Advanced Micro Devices, or AMD, just showed off its next-gen processor technology at the Hot Chips 2010 conference in Silicon Valley, detailing the evolved nature of its upcoming Bulldozer and Bobcat lineup of chips (check out the video at the end of the article).
"The new [cores], codenamed 'Bulldozer' for high-performance PC and server markets, and 'Bobcat' for low-power notebook and small form-factor desktop markets, were designed from the ground-up to address specific requirements and compute workloads," said Chekib Akrout, a Senior VP at AMD.
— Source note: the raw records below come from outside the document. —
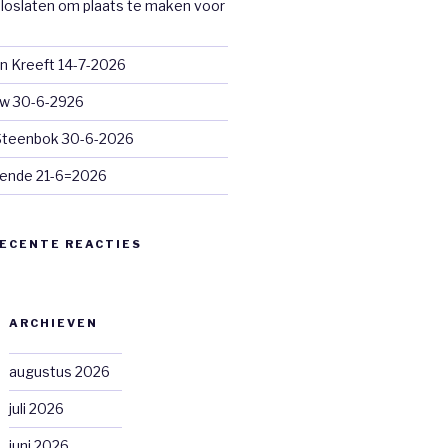
loslaten om plaats te maken voor
n Kreeft 14-7-2026
euw 30-6-2926
 Steenbok 30-6-2026
ende 21-6=2026
ECENTE REACTIES
ARCHIEVEN
augustus 2026
juli 2026
juni 2026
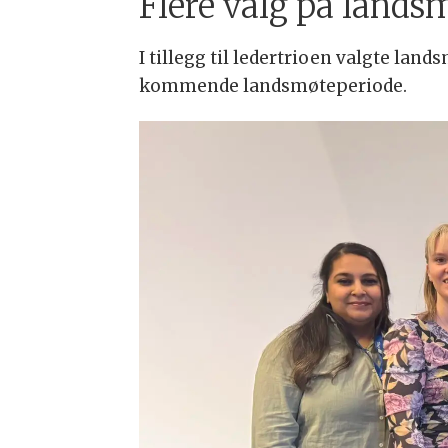
Flere valg på lands
I tillegg til ledertrioen valgte l
kommende landsmøteperiode.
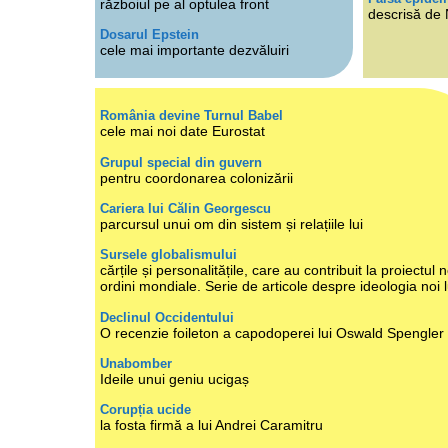
războiul pe al optulea front
descrisă de
Dosarul Epstein
cele mai importante dezvăluiri
România devine Turnul Babel
cele mai noi date Eurostat
Grupul special din guvern
pentru coordonarea colonizării
Cariera lui Călin Georgescu
parcursul unui om din sistem și relațiile lui
Sursele globalismului
cărțile și personalitățile, care au contribuit la proiectul n
ordini mondiale. Serie de articole despre ideologia noi 
Declinul Occidentului
O recenzie foileton a capodoperei lui Oswald Spengler
Unabomber
Ideile unui geniu ucigaș
Corupția ucide
la fosta firmă a lui Andrei Caramitru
AMD has apparently taken its x86 processor technology to the next level, radically evolving its core designs from the first time since the original Opteron x86 and K7 processors. To highlight this new ground-up approach, Akrout went on to say: "x86 architecture lies at the very heart of computing and AMD has continuously evolved and improved its core designs. The Bulldozer and Bobcat cores continue that evolutionary path and are designed to change the user's experience with the resulting products."
One of the biggest features of the new Bulldozer architecture is that it will support a new sort of SMT (simultaneous multithreading) and not the traditional CMP (chip multi-processing). This will finally allow two or more threads to run on a single core, working simultaneously. How this technology compares to Intel’s Hyper-Threading is not yet known, though it has been noted that with AMD’s novel SMT approach, two threads will share a single front-end, but, use separate integer execution resources. According to Ars Technica’s Jon Stokes, for this type of SMT to work, all shared code and data storage components of the processor must be “either replicated or partitioned”, giving equal priority to each thread when sharing resources, in such a way that buffer entries don’t remain empty when there’s no second thread.